Native Americans put up a good fight in defending their homelands against foreign invaders. Unfortunately, they suffered defeat and realized they would have to adapt to a new way of life. The battle for their lands was over, but the battle for their identities would just begin. However, it would not be the hardened warriors engaging in this conflict. Instead, the young Native American children would witness first-hand the American government’s solution to the Indian problem. Boarding schools were established to assimilate Native American children into white society. These boarding schools had both positive and negative impacts on the children.
Education was seen as the key to saving the Indians and would be forced upon them if necessary (Calloway, 425). The adults of Native American tribes were the first target for this approach (Calloway, 425). However, the plan backfired due to many adults resisting the assimilation project (Calloway, 425). The next step was to go after easier targets; the children (Calloway, 425). It proved to be a haunting experience for the children as many were pulled out of their own mothers’ arms (Calloway, 426).

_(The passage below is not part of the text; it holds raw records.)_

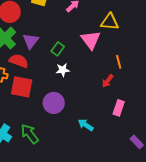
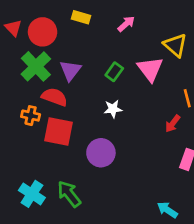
yellow triangle: (110, 22) -> (175, 45), turned 36
green rectangle: (58, 49) -> (114, 72), moved
cyan arrow: (86, 125) -> (167, 210), moved

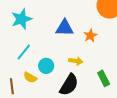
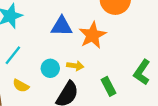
orange star: (90, 35) -> (93, 35), size x1.6
cyan circle: (46, 66) -> (50, 68), moved

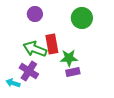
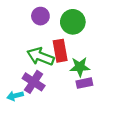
green circle: (82, 18) -> (73, 22), moved
cyan arrow: (13, 83) -> (15, 96), turned -32

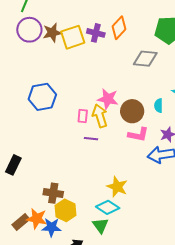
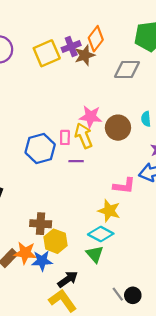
brown star: (52, 33) -> (85, 55), moved
purple cross: (96, 33) -> (71, 47), turned -30
blue hexagon: (42, 97) -> (40, 149), moved
pink L-shape: (138, 135) -> (124, 186), moved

Some children were already attending schools located on the reservation (Calloway, 426). The education reformers thought it was best to relocate the children to school off the reservation (Calloway, 426). They wanted to isolate the children from their Indian ways and that meant taking them away from family and culture (Calloway, 426). At first, only a couple of off reservation schools were established. The Hampton Institute and Carlisle Indian School were among the first and most famous (Calloway, 426). As the success of these schools progressed, many more were established to reflect their image (Calloway, 426).
When the children arrived to the schools, they were stripped of everything that identified them as Native Americans. The young boys’ had their long hair cut and their native clothes were replaced by white man garments (“Indian Boarding Schools,” n.d.). In addition, the children were homesick and spent numerous nights crying for their parents (“Indian Boarding Schools,” n.d.). One student, Lone Wolf of the Blackfoot tribe, stated, “If we thought the days were bad, the nights were much worse. This is when the loneliness set in, for this was when we knew that we were all alone” (“Indian Boarding Schools,” n.d.).
The daily life of the students was run with a militaristic style. They were awakened very early in the morning, had to march everywhere they went, and conducted military exercises between classes (“Indian Boarding Schools,” n.d.). There was also no relaxation as the students only had less than of hour of free time a day (“Indian Boarding Schools,” n.d.). After school, the students were given additional chores and had to attend evening lectures (“Indian Boarding Schools,” n.d.). Also, at no time where the children allowed speaking of their native tongues (“Indian Boarding Schools,” n.d.). Those...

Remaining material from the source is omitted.